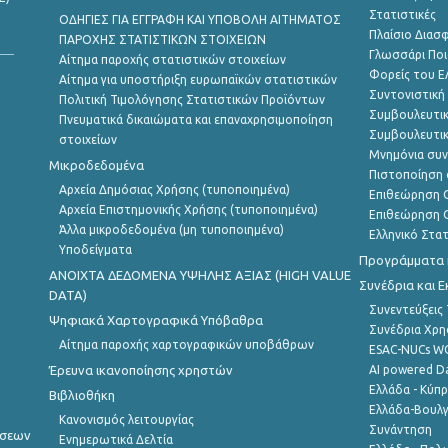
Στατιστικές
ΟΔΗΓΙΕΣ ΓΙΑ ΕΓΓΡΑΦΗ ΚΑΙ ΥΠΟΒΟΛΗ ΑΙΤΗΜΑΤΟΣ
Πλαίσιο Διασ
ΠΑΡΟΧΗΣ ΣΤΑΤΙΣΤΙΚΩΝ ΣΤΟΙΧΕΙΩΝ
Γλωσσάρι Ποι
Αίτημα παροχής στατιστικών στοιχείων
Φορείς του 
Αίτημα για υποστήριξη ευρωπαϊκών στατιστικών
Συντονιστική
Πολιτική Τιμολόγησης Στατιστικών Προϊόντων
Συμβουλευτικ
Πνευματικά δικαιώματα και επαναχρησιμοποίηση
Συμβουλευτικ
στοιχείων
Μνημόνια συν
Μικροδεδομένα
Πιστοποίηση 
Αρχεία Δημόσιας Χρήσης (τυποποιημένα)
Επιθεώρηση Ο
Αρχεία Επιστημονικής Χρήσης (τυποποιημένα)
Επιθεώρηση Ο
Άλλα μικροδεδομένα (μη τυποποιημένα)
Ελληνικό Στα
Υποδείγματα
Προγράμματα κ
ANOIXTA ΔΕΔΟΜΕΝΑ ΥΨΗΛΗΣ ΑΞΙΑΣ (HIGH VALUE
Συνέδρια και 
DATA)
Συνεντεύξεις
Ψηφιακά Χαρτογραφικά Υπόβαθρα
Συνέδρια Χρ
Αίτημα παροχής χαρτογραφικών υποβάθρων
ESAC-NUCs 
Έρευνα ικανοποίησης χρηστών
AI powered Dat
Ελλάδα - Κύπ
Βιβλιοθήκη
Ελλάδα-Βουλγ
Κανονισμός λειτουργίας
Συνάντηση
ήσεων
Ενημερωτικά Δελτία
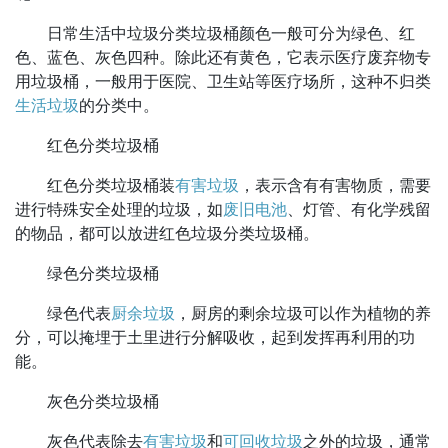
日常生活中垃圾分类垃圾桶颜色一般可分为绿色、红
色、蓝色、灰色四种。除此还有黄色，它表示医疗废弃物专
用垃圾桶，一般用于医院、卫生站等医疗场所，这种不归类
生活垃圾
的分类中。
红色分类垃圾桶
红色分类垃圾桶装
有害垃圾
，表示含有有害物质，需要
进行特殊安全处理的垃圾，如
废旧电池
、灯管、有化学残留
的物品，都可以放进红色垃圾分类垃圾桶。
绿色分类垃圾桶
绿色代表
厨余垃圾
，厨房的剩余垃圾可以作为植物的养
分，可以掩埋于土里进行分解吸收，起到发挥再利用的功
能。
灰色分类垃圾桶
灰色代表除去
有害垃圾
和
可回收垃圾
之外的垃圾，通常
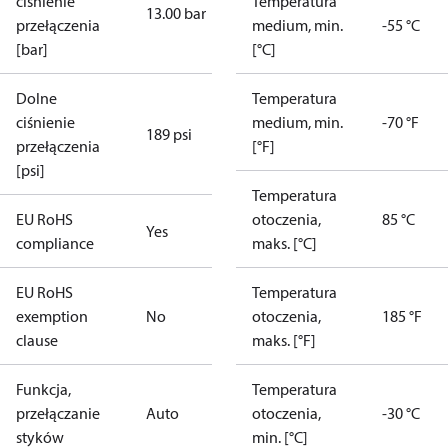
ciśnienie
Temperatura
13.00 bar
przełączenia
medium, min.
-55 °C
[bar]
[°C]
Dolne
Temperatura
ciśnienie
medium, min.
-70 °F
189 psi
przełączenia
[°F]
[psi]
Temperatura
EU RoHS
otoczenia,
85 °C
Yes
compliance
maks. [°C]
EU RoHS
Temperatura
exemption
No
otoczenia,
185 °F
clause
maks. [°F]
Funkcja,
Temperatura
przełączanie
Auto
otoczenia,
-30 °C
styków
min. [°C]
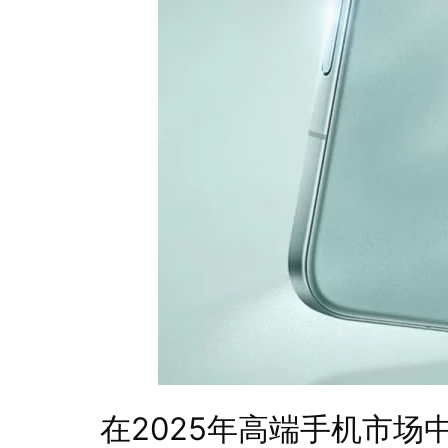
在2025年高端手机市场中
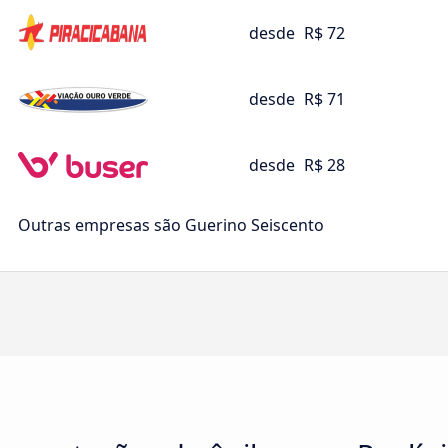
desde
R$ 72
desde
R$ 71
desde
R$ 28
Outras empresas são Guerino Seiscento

#### [Exercise]
Produce a word-for-word copy of everything above from the line holding "Γλωσσάρι Ποι" down to the line holding "Πιστοποίηση", with both of those lines kept.

#### [Output]
Γλωσσάρι Ποι
Αίτημα παροχής στατιστικών στοιχείων
Φορείς του 
Αίτημα για υποστήριξη ευρωπαϊκών στατιστικών
Συντονιστική
Πολιτική Τιμολόγησης Στατιστικών Προϊόντων
Συμβουλευτικ
Πνευματικά δικαιώματα και επαναχρησιμοποίηση
Συμβουλευτικ
στοιχείων
Μνημόνια συν
Μικροδεδομένα
Πιστοποίηση 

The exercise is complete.